« Doit-on enseigner aux jeunes médecins le toucher vaginal ou rectal sur des patients endormis au bloc ? » Près d’une cinquantaine de médecins, de féministes et de journalistes ont pointé du doigt les méthodes d’enseignements des jeunes médecins concernant les touchées vaginales et rectales sur des patients endormis par l’anesthésie.
La polémique a éclaté lundi dernier suite à un article publié dans le Métronews relayant un document mis en ligne par la Faculté de médecine Lyon Sud Charles-Mérieux. Le était consacré sur un « apprentissage du bloc sur une patiente endormie » et que les méthodes auraient été pratiquées par des étudiants. Doit-on de ce fait s’inquiéter ? Les trois points à savoir pour comprendre la polémique.
Ces pratiques sont-elles courantes ?
Praticien à Lyon-Sud, un médecin cité dans les documents publiés par Metronews dit ne pas « connaître l’existence » de ces pratiques. Les allégations que l’hôpital a également démenties fermement : « Il n’a jamais été organisé de formation sur des patientes endormies (…) Ce n’est pas possible, ce n’est pas éthique, ce serait inacceptable « , explique François Golfier, chef de service de Lyon Sud.
Cependant, différents témoignages racontent l’existence de tels touchers. « Il ne faut pas être hypocrite, tout le monde le fait », explique le chef de service urologie d’un hôpital à Paris à « Pourquoi docteur».
Une ancienne externe raconte également qu’elle avait été « invitée» avec d’autres étudiants à diagnostiquer la prostate d’un malade endormie. « Oui, on pratique les touchers vaginaux sur des patientes endormies », a également écrit sur son blog, un interne en médecine.
Le président du Collège national des gynécologues et obstétriciens a également confirmé l’existence de la pratique dans l’Obs, mais il ne le définit pas comme un « entraînement» mais plutôt comme une « formation» des étudiants « sous la responsabilité du médecin ». « Les étudiants palpent beaucoup mieux les structures lorsque la patiente est anesthésiée, car les muscles sont détendus ».
Les opposants à la pratique pensent qu’elle « fait fi » des consentements des patients. « Négation» des droits du malade. « Le toucher vaginal effectué sans consentement pourrait même être assimilé, au sens pénal, à un acte de pénétration sexuelle commis sur la personne d’autrui par contrainte ou par surprise, c’est-à-dire un viol », annoncent-ils dans leur tribune.
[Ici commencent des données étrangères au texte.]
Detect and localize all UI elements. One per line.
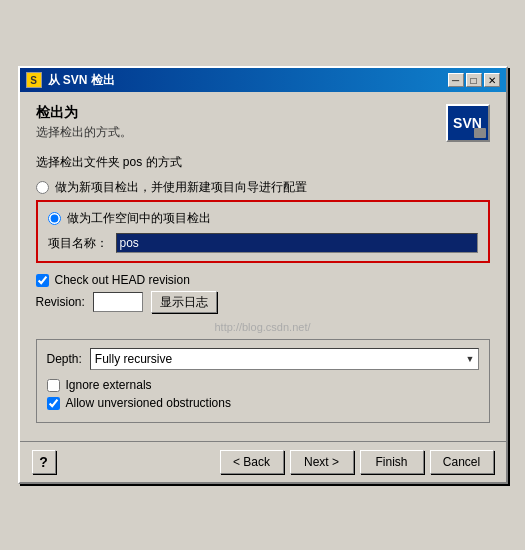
finish-button[interactable]: Finish bbox=[360, 450, 424, 474]
header-text: 检出为 选择检出的方式。 bbox=[36, 104, 132, 141]
maximize-button[interactable]: □ bbox=[466, 73, 482, 87]
radio-workspace-label: 做为工作空间中的项目检出 bbox=[67, 210, 211, 227]
section-label: 选择检出文件夹 pos 的方式 bbox=[36, 154, 490, 171]
depth-label: Depth: bbox=[47, 352, 82, 366]
checkout-head-checkbox[interactable] bbox=[36, 274, 49, 287]
close-button[interactable]: ✕ bbox=[484, 73, 500, 87]
radio-new-project[interactable] bbox=[36, 181, 49, 194]
revision-row: Revision: 显示日志 bbox=[36, 291, 490, 313]
page-subtitle: 选择检出的方式。 bbox=[36, 124, 132, 141]
depth-select[interactable]: Fully recursive Immediate children Only … bbox=[90, 348, 479, 370]
allow-unversioned-row: Allow unversioned obstructions bbox=[47, 396, 479, 410]
next-button[interactable]: Next > bbox=[290, 450, 354, 474]
url-watermark: http://blog.csdn.net/ bbox=[36, 321, 490, 333]
allow-unversioned-checkbox[interactable] bbox=[47, 397, 60, 410]
title-bar-left: S 从 SVN 检出 bbox=[26, 72, 115, 89]
window-title: 从 SVN 检出 bbox=[48, 72, 115, 89]
ignore-externals-label: Ignore externals bbox=[66, 378, 152, 392]
main-content: 检出为 选择检出的方式。 SVN 选择检出文件夹 pos 的方式 做为新项目检出… bbox=[20, 92, 506, 441]
back-button[interactable]: < Back bbox=[220, 450, 284, 474]
revision-input[interactable] bbox=[93, 292, 143, 312]
radio-item-1: 做为新项目检出，并使用新建项目向导进行配置 bbox=[36, 179, 490, 196]
radio-item-2: 做为工作空间中的项目检出 bbox=[48, 210, 478, 227]
depth-row: Depth: Fully recursive Immediate childre… bbox=[47, 348, 479, 370]
footer-right: < Back Next > Finish Cancel bbox=[220, 450, 494, 474]
ignore-externals-checkbox[interactable] bbox=[47, 379, 60, 392]
cancel-button[interactable]: Cancel bbox=[430, 450, 494, 474]
window-icon: S bbox=[26, 72, 42, 88]
footer: ? < Back Next > Finish Cancel bbox=[20, 441, 506, 482]
svn-logo: SVN bbox=[446, 104, 490, 142]
depth-select-wrapper: Fully recursive Immediate children Only … bbox=[90, 348, 479, 370]
radio-group: 做为新项目检出，并使用新建项目向导进行配置 bbox=[36, 179, 490, 196]
checkout-head-label: Check out HEAD revision bbox=[55, 273, 190, 287]
help-button[interactable]: ? bbox=[32, 450, 56, 474]
highlighted-section: 做为工作空间中的项目检出 项目名称： bbox=[36, 200, 490, 263]
page-title: 检出为 bbox=[36, 104, 132, 122]
depth-section: Depth: Fully recursive Immediate childre… bbox=[36, 339, 490, 423]
radio-workspace-project[interactable] bbox=[48, 212, 61, 225]
minimize-button[interactable]: ─ bbox=[448, 73, 464, 87]
main-window: S 从 SVN 检出 ─ □ ✕ 检出为 选择检出的方式。 SVN 选择检出文件… bbox=[18, 66, 508, 484]
radio-new-project-label: 做为新项目检出，并使用新建项目向导进行配置 bbox=[55, 179, 307, 196]
title-bar: S 从 SVN 检出 ─ □ ✕ bbox=[20, 68, 506, 92]
footer-left: ? bbox=[32, 450, 56, 474]
allow-unversioned-label: Allow unversioned obstructions bbox=[66, 396, 231, 410]
revision-label: Revision: bbox=[36, 295, 85, 309]
project-name-label: 项目名称： bbox=[48, 235, 108, 252]
checkout-head-row: Check out HEAD revision bbox=[36, 273, 490, 287]
project-name-row: 项目名称： bbox=[48, 233, 478, 253]
project-name-input[interactable] bbox=[116, 233, 478, 253]
show-log-button[interactable]: 显示日志 bbox=[151, 291, 217, 313]
ignore-externals-row: Ignore externals bbox=[47, 378, 479, 392]
title-buttons: ─ □ ✕ bbox=[448, 73, 500, 87]
header-area: 检出为 选择检出的方式。 SVN bbox=[36, 104, 490, 142]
Ils exigent que le ministre Marison Touraine et Najt Vallaud-Belkacem « fasse toute la lumière sur cette affaire et les conditions de l’apprentissage pratique des futurs médecins ». Ceux qui ont signé les tribunes souhaitent également le recueil systématique du consentement du malade « sur les actes pratiqués par des étudiants dans l’ensemble des hôpitaux français ».
« L’apprentissage des touchers pelviens et rectaux doit être réalisé dans le respect de la loi, avec interdiction formelle pour un étudiant d’examiner un(e) patient(e) »sans son « consentement éclairé », ni « sans la présence et la supervision d’un enseignant », rétorque le ministère. « Si des infractions étaient avérées, elles seraient inadmissibles et devraient être sanctionnées. » Sur Twitter, la secrétaire d’État chargée des Droits des Femmes, Pascale Boistard, demande « la lumière sur les cas évoqués ».
« Personne ne subira un toucher vaginal s’il vient se faire opérer de l’oreille ou de l’épaule, écrit un interne en médecine sur le blog « Souriez, vous êtes soignés ». C’est bien sûr au cours d’une intervention gynécologique ou urologique que ce geste est important. (…) Dans ces contextes opératoires ce geste est évidemment utile pour la santé de la patiente. »
Le président du Collège national des gynécologues et obstétriciens français explique que la pratique se fasse sous la surveillance de praticiens expérimentés « Ce type d’examen est pratiqué dans un bloc, avec un anesthésiste autour, une infirmière, explique-t-il. « C’est de la médecine, on n’est pas dans un fantasme de viol !« Bernard Hénon admet que les patients ne sont pas systématiquement prévenus de la pratique, mais il affirme que « faire signer un papier avant cet examen relèverait de la pudibonderie ». « Le corps médical est très respectueux des patients » ajoute-t-il.